▶ _Records for processing_
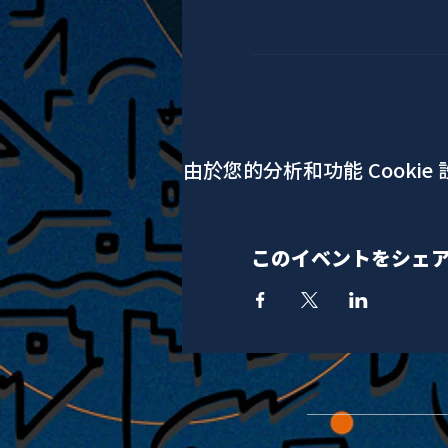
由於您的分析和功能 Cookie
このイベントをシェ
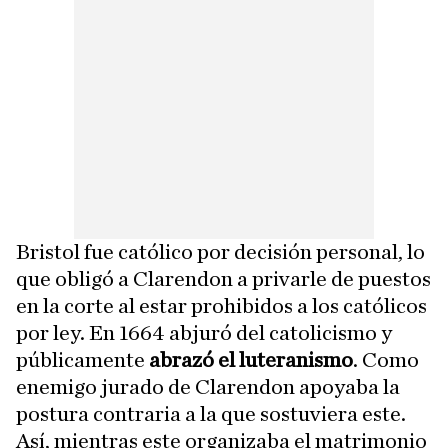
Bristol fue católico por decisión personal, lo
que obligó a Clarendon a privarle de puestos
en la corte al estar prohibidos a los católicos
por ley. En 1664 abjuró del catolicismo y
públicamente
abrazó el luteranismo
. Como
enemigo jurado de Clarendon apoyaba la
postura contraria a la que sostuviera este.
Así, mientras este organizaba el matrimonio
--
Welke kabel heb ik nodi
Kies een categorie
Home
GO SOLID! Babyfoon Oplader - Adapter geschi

▶ _Work instruction_
Reproduce the records above exactly, but only from the line with "由於您的分析和功能 Cookie" up to and including the line with "Así, mientras este organizaba el matrimonio". Leave the pictures out.

▶ _Problem solution_
由於您的分析和功能 Cookie
このイベントをシェ
Bristol fue católico por decisión personal, lo
que obligó a Clarendon a privarle de puestos
en la corte al estar prohibidos a los católicos
por ley. En 1664 abjuró del catolicismo y
públicamente
abrazó el luteranismo
. Como
enemigo jurado de Clarendon apoyaba la
postura contraria a la que sostuviera este.
Así, mientras este organizaba el matrimonio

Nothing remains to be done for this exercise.